The first call started with a number: $87,400. That was the previous month’s AWS Bedrock bill at a Series B AI startup. The month before had been $54k. Six months earlier, it was $3,900. User growth across the same period: 1.8×.

The CFO had two questions. What’s going wrong? And when will it stop?
Why the curve isn’t linear
Most teams budget LLM inference as cost-per-user × users. That’s wrong. Three things compound on top of base usage:
- Context window growth. As products mature, prompts get longer. We measured a 3.4× average prompt length increase over 9 months in one codebase.
- Retry storms. When latency spikes, retries spike. Bedrock charges for the retry tokens.
- Eval costs. Production traffic generates eval traffic. If you’re shadow-testing a new model, you’re paying for both.
The 9-month migration window
From the time you notice the slope to the time a self-hosted plan is in production, plan for nine months. That’s not pessimism — it’s what every team we’ve done this with has actually experienced. Trying to do it in three months means cutting corners that cost more later.
What we got wrong on the vLLM cutover
Week three of our migration, we discovered the evaluation harness their team built was inadequate to compare model variants under production load patterns.

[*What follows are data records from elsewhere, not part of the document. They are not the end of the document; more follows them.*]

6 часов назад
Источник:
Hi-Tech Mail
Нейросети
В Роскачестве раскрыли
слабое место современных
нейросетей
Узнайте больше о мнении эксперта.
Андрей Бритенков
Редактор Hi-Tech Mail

We had to write one from scratch, which pushed the right-sizing work into the final week. The savings still held. But the project ran 8 days over schedule and we ate the cost. Honest version: that was a scoping error on our part.
Three numbers to track
If you’re at the start of this curve, instrument these now:
- Cost per active user, per model. Not aggregate. By model.
- Tokens per request, p95. The p95, not the average, predicts your future bill.

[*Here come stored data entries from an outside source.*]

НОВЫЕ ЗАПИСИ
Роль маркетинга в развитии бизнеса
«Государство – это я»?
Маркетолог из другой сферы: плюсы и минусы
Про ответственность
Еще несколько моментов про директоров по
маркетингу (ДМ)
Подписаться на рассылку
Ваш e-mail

- Retry rate per endpoint. Spikes here forecast cost spikes within hours.
The operating test
We treat this as real only when it changes a dashboard, a runbook, and one named engineer’s weekly work. If the idea cannot survive those three places, it is probably just a slide.
The useful version is specific, measurable, and owned by someone who can say what changed after it shipped.
What we would do differently
- Instrument before changing architecture. The baseline decides whether the fix worked.
- Name the trade-off. Every improvement costs latency, money, complexity, or time somewhere else.
- Revisit it after 30 days. Production has a way of teaching what the workshop missed.